Microsoft 365 with IIJ
- Microsoft 365のメールセキュリティを強化
- Microsoft 365とIIJの二重防御でスパム対策
- Microsoft 3655導入についてのお悩みを解消
株式会社インターネットイニシアティブが提供する「Microsoft 365 with IIJ」は、Exchange Onlineを中心としたMicrosoft 365をベースにしたサービスです。IIJのサポートを受けながら利用できる点が特徴です。スマートフォン向けのメールアプリやCSVによるアカウント一括登録など、モバイル対応やアカウント管理の機能を幅広く備えています。
@Securemail Plus Webmail (株式会社ケイティケイソリューションズ)

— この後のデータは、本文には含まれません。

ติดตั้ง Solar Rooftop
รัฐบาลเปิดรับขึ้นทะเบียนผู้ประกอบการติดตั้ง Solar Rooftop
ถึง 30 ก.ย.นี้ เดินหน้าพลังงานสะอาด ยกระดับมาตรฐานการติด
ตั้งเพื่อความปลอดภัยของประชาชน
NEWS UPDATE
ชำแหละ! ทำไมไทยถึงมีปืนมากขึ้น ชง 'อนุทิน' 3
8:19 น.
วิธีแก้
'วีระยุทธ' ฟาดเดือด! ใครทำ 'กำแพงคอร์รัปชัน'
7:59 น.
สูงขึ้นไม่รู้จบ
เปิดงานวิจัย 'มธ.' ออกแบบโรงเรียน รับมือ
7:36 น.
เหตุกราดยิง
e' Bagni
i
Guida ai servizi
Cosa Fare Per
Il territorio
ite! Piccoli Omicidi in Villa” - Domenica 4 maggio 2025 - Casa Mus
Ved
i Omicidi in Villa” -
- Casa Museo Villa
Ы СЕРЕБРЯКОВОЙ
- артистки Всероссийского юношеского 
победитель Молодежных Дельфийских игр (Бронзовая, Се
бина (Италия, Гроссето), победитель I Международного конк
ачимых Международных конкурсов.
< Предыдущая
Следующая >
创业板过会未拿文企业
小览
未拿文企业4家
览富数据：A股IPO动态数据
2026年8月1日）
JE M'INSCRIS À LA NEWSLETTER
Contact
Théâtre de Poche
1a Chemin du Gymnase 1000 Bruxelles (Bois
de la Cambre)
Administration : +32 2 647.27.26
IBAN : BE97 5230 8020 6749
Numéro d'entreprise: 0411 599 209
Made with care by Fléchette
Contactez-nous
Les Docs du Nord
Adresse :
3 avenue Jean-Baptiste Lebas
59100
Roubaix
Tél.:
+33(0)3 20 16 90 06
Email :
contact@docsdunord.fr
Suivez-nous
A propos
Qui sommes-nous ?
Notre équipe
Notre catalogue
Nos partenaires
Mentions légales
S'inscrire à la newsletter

- 受信ファイルに潜む危険を排除するセキュリティ機能
- 宛先確認やメールアドレス数チェックで誤送信防止
- フィーチャーフォンにも対応
CyberMail (サイバーソリューションズ株式会社)
- 日本企業独自のニーズに応える豊富な機能
- 月額250円~の低コスト高セキュリティ。
- 国内DC稼働、稼働率99.991%
まとめ
クラウドメールには、迷惑メール対策や誤送信防止、アーカイブ、暗号化、モバイル対応など多くの機能があります。自社の課題に対応する機能を優先しながら、将来的な拡張性も踏まえて複数の製品を比較し、導入を検討しましょう。機能の見極めが、導入後の運用負担を左右する重要な要素になります。